第1章 副都炎上

 テッサは部屋からタオルを運び、カレナードの汗を拭いた。

「テッサ」

「いいから。拭いてあげます」

 彼女は紋章人の顎にタオルを当てた。

「傷あとがありますね」

「死にかけた時の傷です」

「もしかして臨界空間突破で? 新参訓練生の時、ヤケを起こして飛行艇を盗んで飛んだとか」

カレナードは過去の大きな恥を知られ、少々慌てた。

「誰に聞いたのです!」


「先日、テネ新屋敷でキリアン・レーに会いました。彼はあなたと同期で同じ班で同じ航空部候補生だったのでしょう?」

好奇心を満たしたテッサと裏腹に、カレナードはうめいた。

「キリアンが余計なことを……」

 背中にも小さな傷あとを見つけ、テッサは聞いた。

「こちらは新参の年の春分に女王絡みで負った傷ですね。彼女は不死のために儀式をするのでしょう?」

「それもキリアンが言いましたか……本当に余計なことを……」

「彼はマリラ女王とあなたの仲を妬いていますね」

 カレナードはすっかり女の顔になって答えた。

「それが分かるとは。テッサ、あなたを見くびっていました」

「うふふふ、私はけっこう鋭いのです」


「エーリフ艦長と同じだ……参りました」

「あの巨漢と一緒にされるのは気乗りしません。さあ、部屋に戻って衣を替えなくては」

 テッサが差し出した手を握った。手を繋ぎ月光の中を歩く間、カレナードはテッサの柔かい言葉遣いに頬が緩んだ。

「何をニヤニヤしているのです」

「いえ、いい夜だと思って」

「女王を想っていますね。近いうちに女王の不死について教えて。どんなことも知る覚悟をしましたから」


 その夜明け、副都プルシェ二ィを玄街の大型戦闘艇の編隊が襲った。空襲を受けた市街は炎上し、ヴィザーツ屋敷から応戦の飛行艇が出た。地上配備訓練中のキリアン・レーがプルシェニィ第三屋敷にいた。彼は配備したばかりの小型儀仗人形スピラーに搭乗した。

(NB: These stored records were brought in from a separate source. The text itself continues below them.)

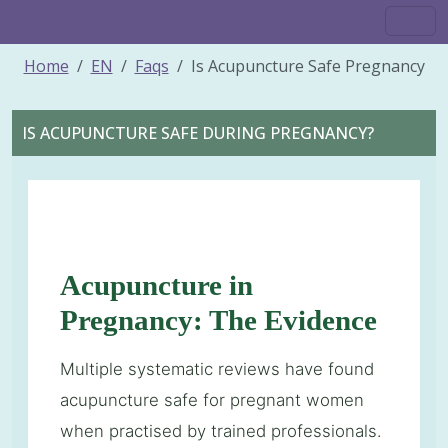
Home
EN
Faqs
Is Acupuncture Safe Pregnancy
IS ACUPUNCTURE SAFE DURING PREGNANCY?
Acupuncture in
Pregnancy: The Evidence
Multiple systematic reviews have found
acupuncture safe for pregnant women
when practised by trained professionals.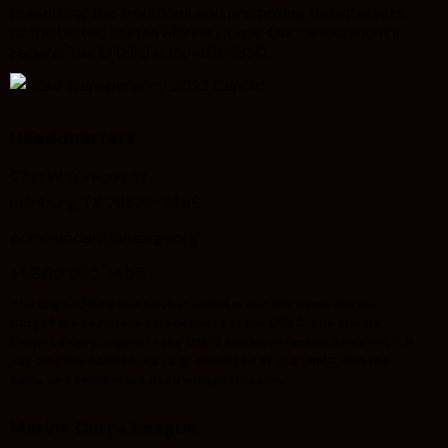
preserving the traditions and promoting the interests
of the United States Marine Corps. Our detachment’s
Federal Tax ID (EIN) is 82-4002350.
Headquarters
2721 W Sprague St
Edinburg, TX 78539-7466
commandant@mclrgv.org
+1 866 625 1456
The Eagle, Globe and Anchor emblem and the name Marine
Corps® are registered trademarks of the USMC. The Marine
Corps League supports the USMC and its veterans; however, it is
not officially connected to or endorsed by the USMC, and the
name and emblem are used with permission.
Marine Corps League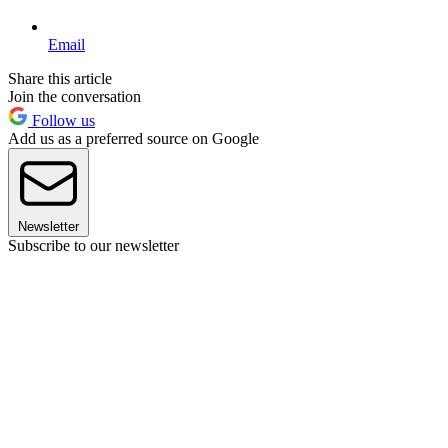
Email
Share this article
Join the conversation
Follow us
Add us as a preferred source on Google
Newsletter
Subscribe to our newsletter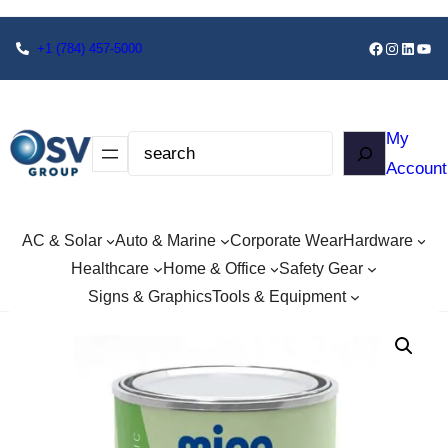
+1
(784) 457-5000
My
Account
AC & Solar
Auto & Marine
Corporate Wear
Hardware
Healthcare
Home & Office
Safety Gear
Signs & Graphics
Tools & Equipment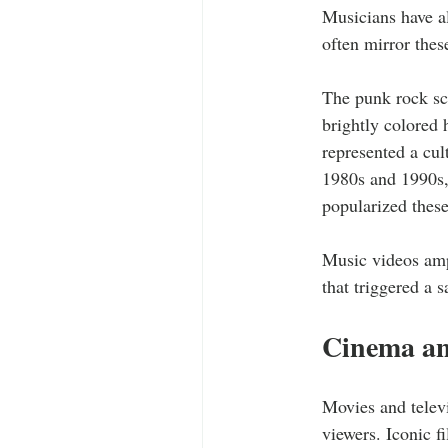
Musicians have al
often mirror thes
The punk rock sce
brightly colored 
represented a cul
1980s and 1990s,
popularized these
Music videos ampl
that triggered a 
Cinema an
Movies and televi
viewers. Iconic f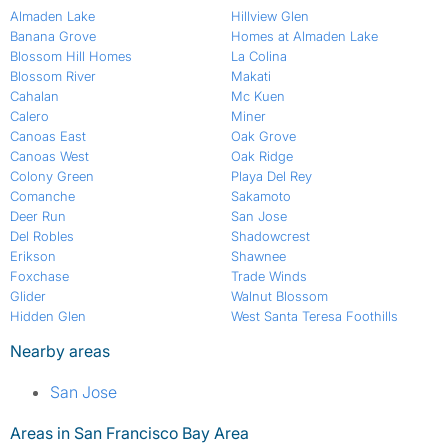
Almaden Lake
Hillview Glen
Banana Grove
Homes at Almaden Lake
Blossom Hill Homes
La Colina
Blossom River
Makati
Cahalan
Mc Kuen
Calero
Miner
Canoas East
Oak Grove
Canoas West
Oak Ridge
Colony Green
Playa Del Rey
Comanche
Sakamoto
Deer Run
San Jose
Del Robles
Shadowcrest
Erikson
Shawnee
Foxchase
Trade Winds
Glider
Walnut Blossom
Hidden Glen
West Santa Teresa Foothills
Nearby areas
San Jose
Areas in San Francisco Bay Area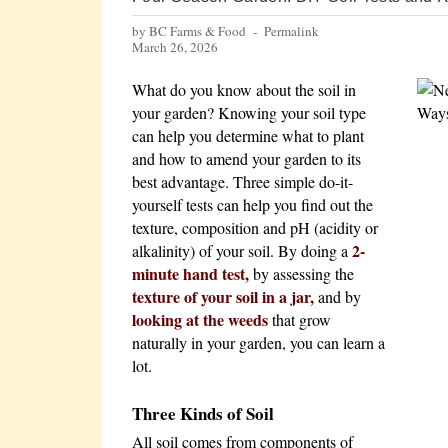
by BC Farms & Food -
Permalink
March 26, 2026
What do you know about the soil in
your garden? Knowing your soil type
can help you determine what to plant
and how to amend your garden to its
best advantage. Three simple do-it-
yourself tests can help you find out the
texture, composition and pH (acidity or
2-
alkalinity) of your soil. By doing a
minute hand test,
by assessing the
texture of your soil in a jar,
and by
looking at the weeds
that grow
naturally in your garden, you can learn a
lot.
Three Kinds of Soil
All soil comes from components of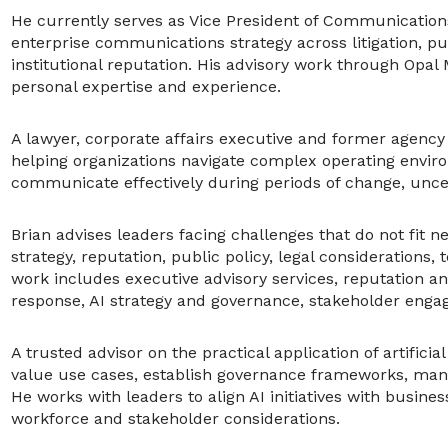
He currently serves as Vice President of Communicatio
enterprise communications strategy across litigation, publ
institutional reputation. His advisory work through Opal
personal expertise and experience.
A lawyer, corporate affairs executive and former agenc
helping organizations navigate complex operating envi
communicate effectively during periods of change, unce
Brian advises leaders facing challenges that do not fit n
strategy, reputation, public policy, legal considerations,
work includes executive advisory services, reputation 
response, AI strategy and governance, stakeholder eng
A trusted advisor on the practical application of artificia
value use cases, establish governance frameworks, mana
He works with leaders to align AI initiatives with busines
workforce and stakeholder considerations.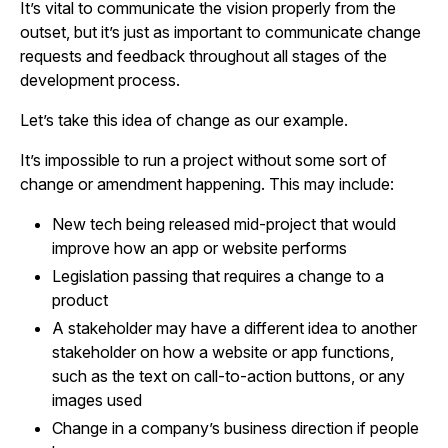
It’s vital to communicate the vision properly from the
outset, but it’s just as important to communicate change
requests and feedback throughout all stages of the
development process.
Let’s take this idea of change as our example.
It’s impossible to run a project without some sort of
change or amendment happening. This may include:
New tech being released mid-project that would
improve how an app or website performs
Legislation passing that requires a change to a
product
A stakeholder may have a different idea to another
stakeholder on how a website or app functions,
such as the text on call-to-action buttons, or any
images used
Change in a company’s business direction if people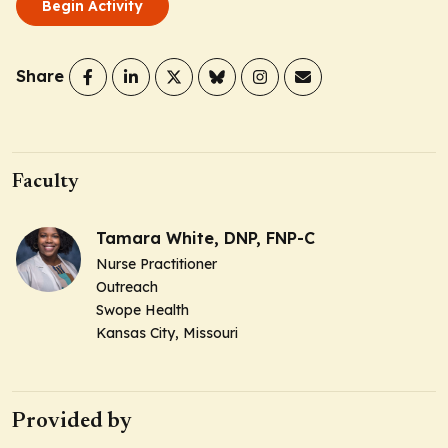
Begin Activity
Share
Faculty
Tamara White, DNP, FNP-C
Nurse Practitioner
Outreach
Swope Health
Kansas City, Missouri
Provided by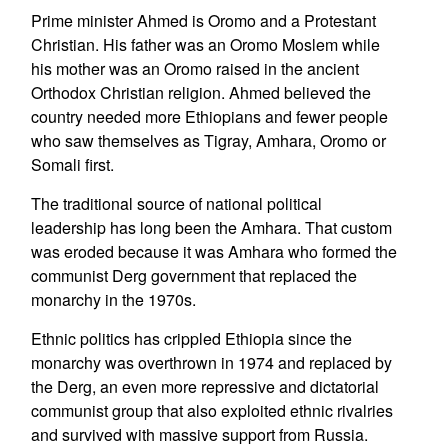
Prime minister Ahmed is Oromo and a Protestant
Christian. His father was an Oromo Moslem while
his mother was an Oromo raised in the ancient
Orthodox Christian religion. Ahmed believed the
country needed more Ethiopians and fewer people
who saw themselves as Tigray, Amhara, Oromo or
Somali first.
The traditional source of national political
leadership has long been the Amhara. That custom
was eroded because it was Amhara who formed the
communist Derg government that replaced the
monarchy in the 1970s.
Ethnic politics has crippled Ethiopia since the
monarchy was overthrown in 1974 and replaced by
the Derg, an even more repressive and dictatorial
communist group that also exploited ethnic rivalries
and survived with massive support from Russia.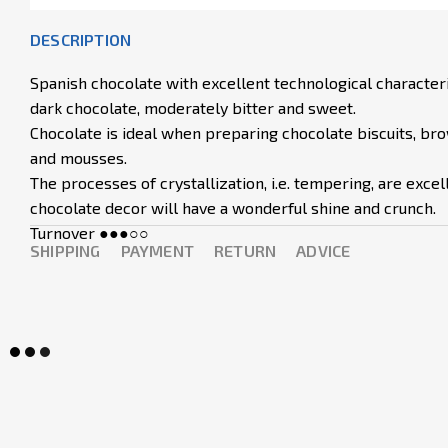
DESCRIPTION
Spanish chocolate with excellent technological characterist
dark chocolate, moderately bitter and sweet.
Chocolate is ideal when preparing chocolate biscuits, bro
and mousses.
The processes of crystallization, i.e. tempering, are exce
chocolate decor will have a wonderful shine and crunch.
Turnover ●●●○○
SHIPPING
PAYMENT
RETURN
ADVICE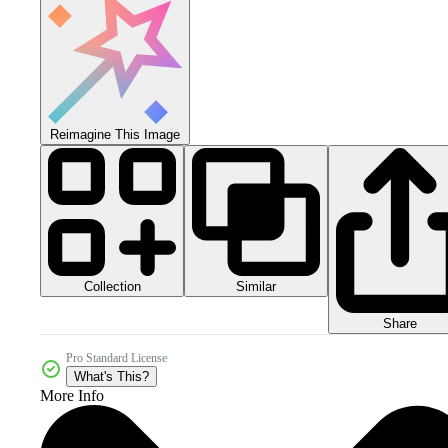
Reimagine This Image
Collection
Similar
Share
Pro Standard License
What's This?
More Info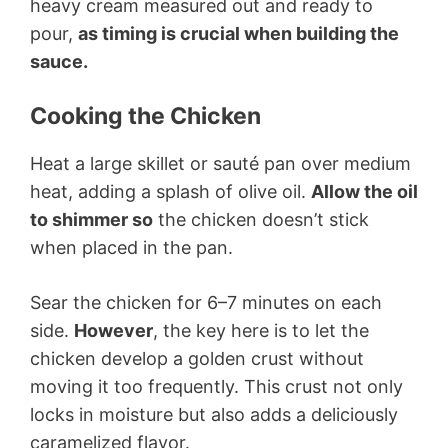
heavy cream measured out and ready to
pour,
as timing is crucial when building the
sauce.
Cooking the Chicken
Heat a large skillet or sauté pan over medium
heat, adding a splash of olive oil.
Allow the oil
to shimmer so
the chicken doesn’t stick
when placed in the pan.
Sear the chicken for 6–7 minutes on each
side.
However
, the key here is to let the
chicken develop a golden crust without
moving it too frequently. This crust not only
locks in moisture but also adds a deliciously
caramelized flavor.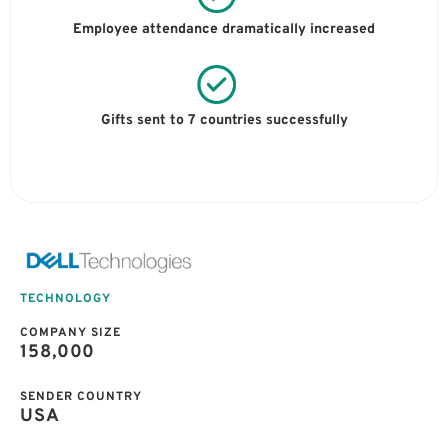
Employee attendance dramatically increased
Gifts sent to 7 countries successfully
TECHNOLOGY
COMPANY SIZE
158,000
SENDER COUNTRY
USA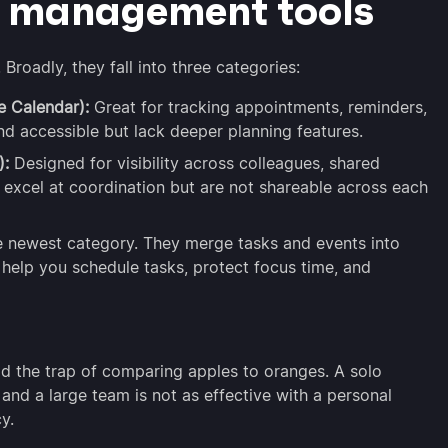
r management tools
Broadly, they fall into three categories:
e Calendar):
Great for tracking appointments, reminders,
nd accessible but lack deeper planning features.
):
Designed for visibility across colleagues, shared
excel at coordination but are not shareable across each
 newest category. They merge tasks and events into
help you schedule tasks, protect focus time, and
d the trap of comparing apples to oranges. A solo
 and a large team is not as effective with a personal
y.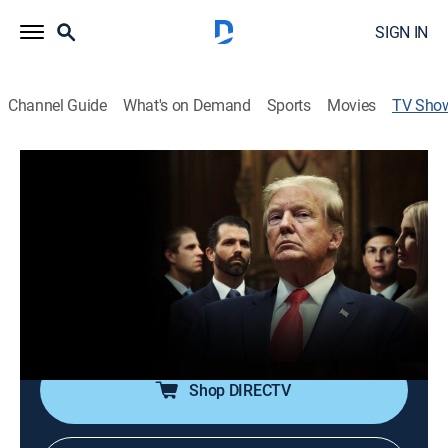
SIGN IN
Channel Guide
What's on Demand
Sports
Movies
TV Sho
Unprecedented
Documentary
|
discovery+
An exclusive look into the lives and actions of Donald
Trump and the first family as they navigate his 2020
re-election campaign, featuring behind-the-scenes
footage, including the last interview given by Trump as
president.
Shop DIRECTV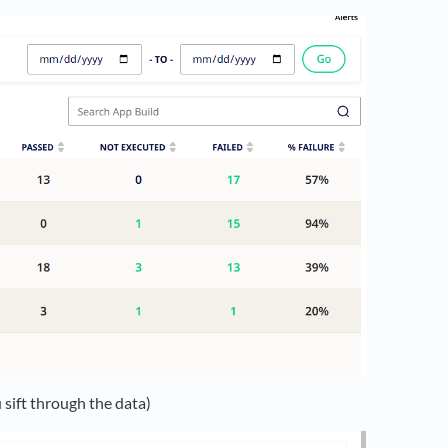
 sift through the data)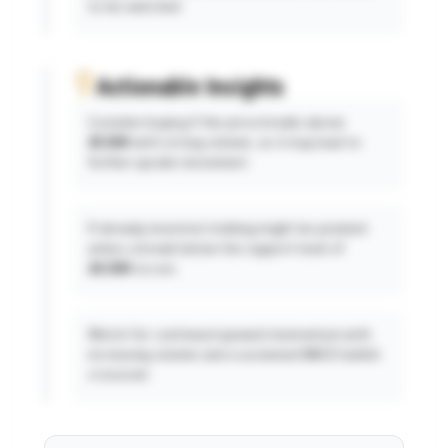
to be watched.
Actionable Insights
Consider buying if the price breaks above
25,500
with strong volume, as it may lead to
further upside movement.
If already invested, holding might be prudent
unless a break below the support level of
24,500
occurs.
Watch for continued upward momentum with
increasing volume and a sustained MACD bullish
crossover.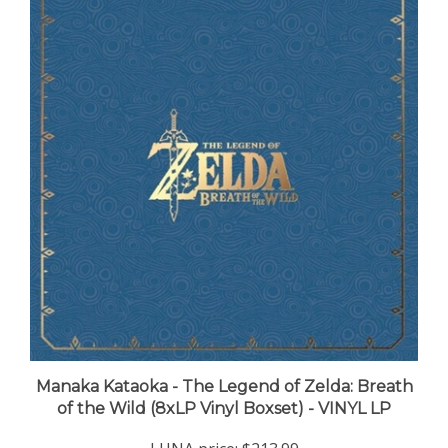
Manaka Kataoka - The Legend of Zelda: Breath
of the Wild (8xLP Vinyl Boxset) - VINYL LP
LUNA price:
$213.99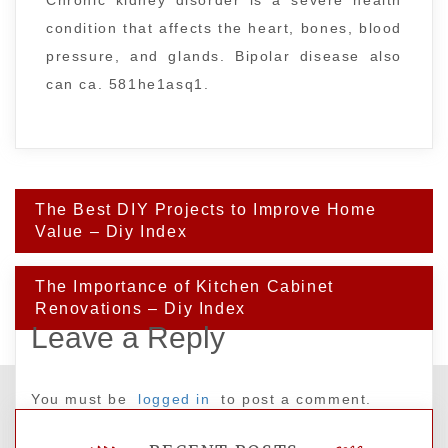
Chronic kidney disorder is a severe health
condition that affects the heart, bones, blood
pressure, and glands. Bipolar disease also
can ca. 581he1asq1.
Post
The Best DIY Projects to Improve Home
navigation
Value – Diy Index
The Importance of Kitchen Cabinet
Renovations – Diy Index
Leave a Reply
You must be
logged in
to post a comment.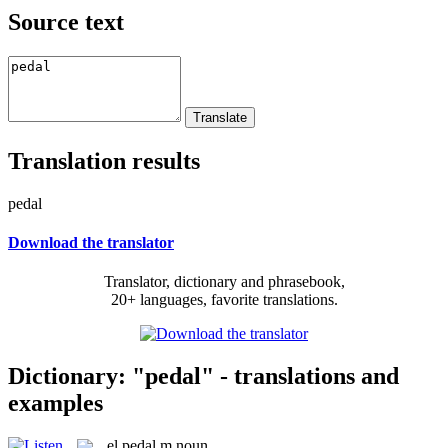
Source text
Translation results
pedal
Download the translator
Translator, dictionary and phrasebook,
20+ languages, favorite translations.
Dictionary: "pedal" - translations and
examples
el
pedal
m
noun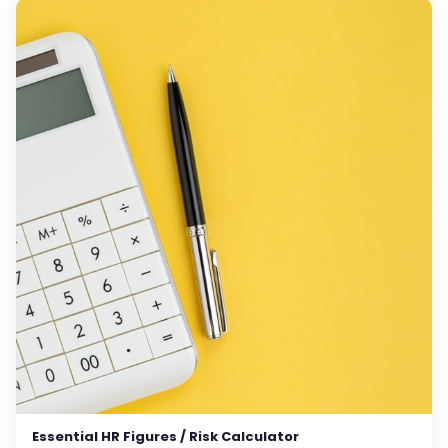
Essential HR Figures / Risk Calculator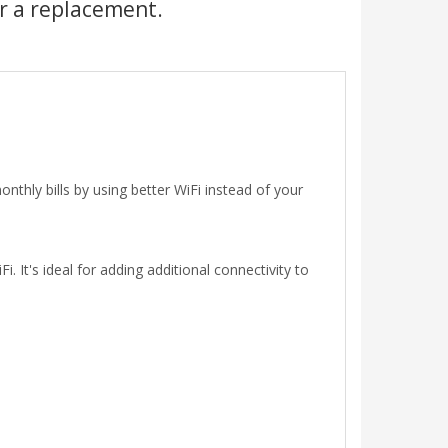
r a replacement.
hly bills by using better WiFi instead of your
 It's ideal for adding additional connectivity to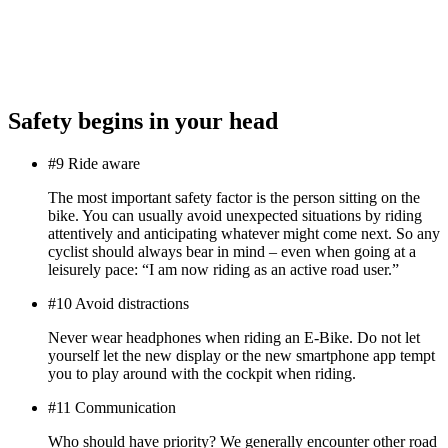
Safety begins in your head
#9 Ride aware
The most important safety factor is the person sitting on the
bike. You can usually avoid unexpected situations by riding
attentively and anticipating whatever might come next. So any
cyclist should always bear in mind – even when going at a
leisurely pace: “I am now riding as an active road user.”
#10 Avoid distractions
Never wear headphones when riding an E-Bike. Do not let
yourself let the new display or the new smartphone app tempt
you to play around with the cockpit when riding.
#11 Communication
Who should have priority? We generally encounter other road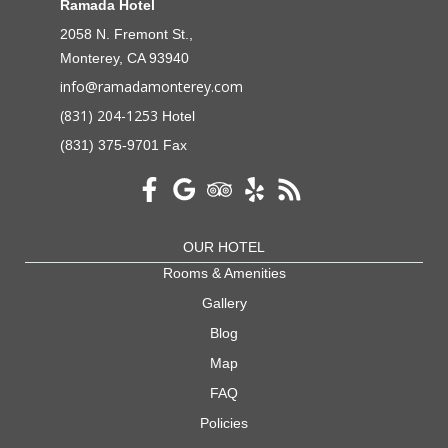
Ramada Hotel
2058 N. Fremont St.,
Monterey, CA 93940
info@ramadamonterey.com
(831) 204-1253
Hotel
(831) 375-9701 Fax
OUR HOTEL
Rooms & Amenities
Gallery
Blog
Map
FAQ
Policies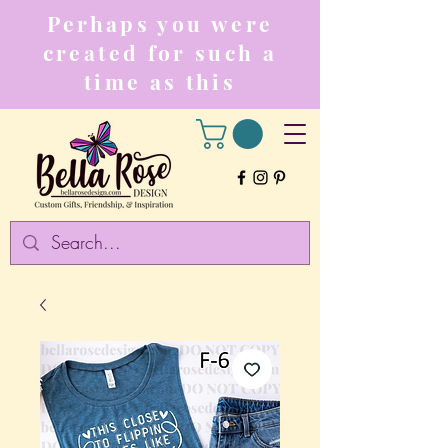
Perhaps you were
created for such a
time as this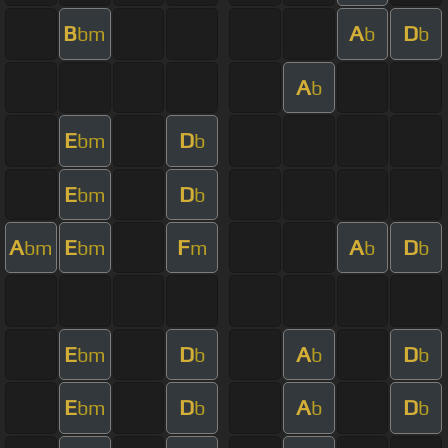
B
A
D
bm
b
b
A
b
E
D
bm
b
E
D
bm
b
A
E
F
A
D
bm
bm
m
b
b
E
D
A
D
bm
b
b
b
E
D
A
D
bm
b
b
b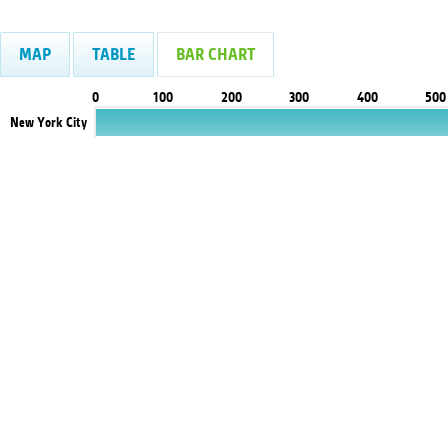
MAP
TABLE
BAR CHART
0
100
200
300
400
500
New York City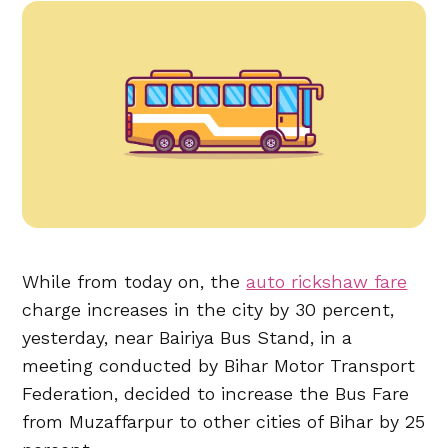
While from today on, the
auto rickshaw fare
charge increases in the city by 30 percent,
yesterday, near Bairiya Bus Stand, in a
meeting conducted by Bihar Motor Transport
Federation, decided to increase the Bus Fare
from Muzaffarpur to other cities of Bihar by 25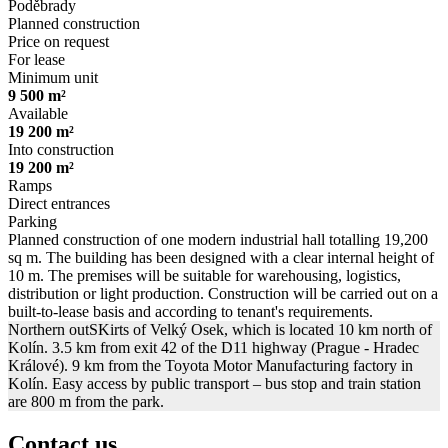
Poděbrady
Planned construction
Price on request
For lease
Minimum unit
9 500 m²
Available
19 200 m²
Into construction
19 200 m²
Ramps
Direct entrances
Parking
Planned construction of one modern industrial hall totalling 19,200
sq m. The building has been designed with a clear internal height of
10 m. The premises will be suitable for warehousing, logistics,
distribution or light production. Construction will be carried out on a
built-to-lease basis and according to tenant's requirements.
Northern outSKirts of Velký Osek, which is located 10 km north of
Kolín. 3.5 km from exit 42 of the D11 highway (Prague - Hradec
Králové). 9 km from the Toyota Motor Manufacturing factory in
Kolín. Easy access by public transport – bus stop and train station
are 800 m from the park.
Contact us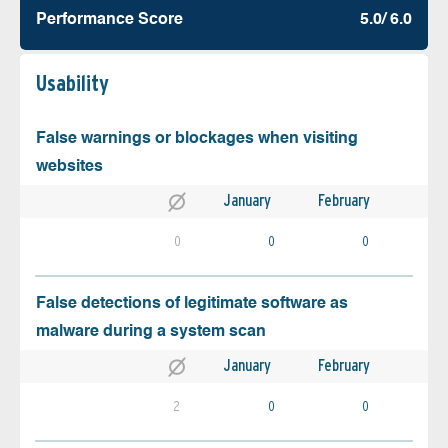
Performance Score
5.0/ 6.0
Usability
False warnings or blockages when visiting
websites
January
February
0
0
0
False detections of legitimate software as
malware during a system scan
January
February
2
0
0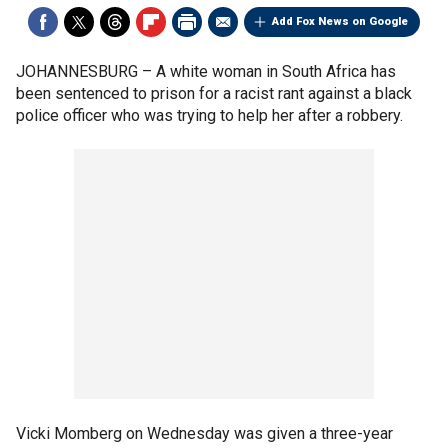
Add Fox News on Google
JOHANNESBURG –
A white woman in South Africa has
been sentenced to prison for a racist rant against a black
police officer who was trying to help her after a robbery.
Vicki Momberg on Wednesday was given a three-year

「さすがガーランド仕様の管制レーダーだ。警戒してた甲斐があった」

 ミセンキッタ大河から流れる朝霧と火災の煙で視界はやや悪かった。キリアンは合同訓練したばかりの2機と共に市街上空に飛んだ。

「これ以上やられてたまるか!」


 炎上する東市街から周回する玄街機を3機編隊で狙った。小回りの利くスピラーはあっという間に玄街機を二つ撃墜した。キリアンは油断しなかった。

「僚機は落とさせない!」

 息を吸い込み、目標の後を取った。炎熱の東市街上空を迂回しつつ、ミセンキッタ大河の支流上空で敵機を爆発させた。通信が入った。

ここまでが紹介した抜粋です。